What is needed: Each line below must be transcribed exactly, and no picture may appear in the transcription.

:::

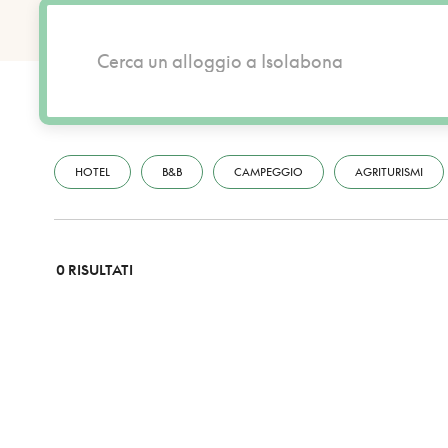
HOTEL
B&B
CAMPEGGIO
AGRITURISMI
0 RISULTATI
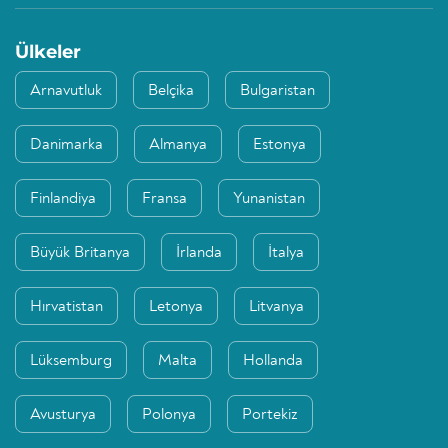
Ülkeler
Arnavutluk
Belçika
Bulgaristan
Danimarka
Almanya
Estonya
Finlandiya
Fransa
Yunanistan
Büyük Britanya
İrlanda
İtalya
Hırvatistan
Letonya
Litvanya
Lüksemburg
Malta
Hollanda
Avusturya
Polonya
Portekiz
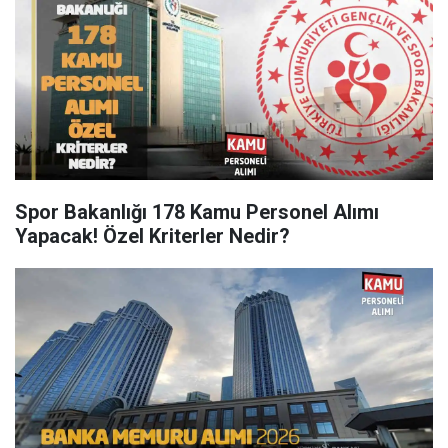
Spor Bakanlığı 178 Kamu Personel Alımı
Yapacak! Özel Kriterler Nedir?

:::

Answer for the task:
HOTEL
B&B
CAMPEGGIO
AGRITURISMI
0 RISULTATI
Ülkeler
Arnavutluk
Belçika
Bulgaristan
Danimarka
Almanya
Estonya
Finlandiya
Fransa
Yunanistan
Büyük Britanya
İrlanda
İtalya
Hırvatistan
Letonya
Litvanya
Lüksemburg
Malta
Hollanda
Avusturya
Polonya
Portekiz
Spor Bakanlığı 178 Kamu Personel Alımı
Yapacak! Özel Kriterler Nedir?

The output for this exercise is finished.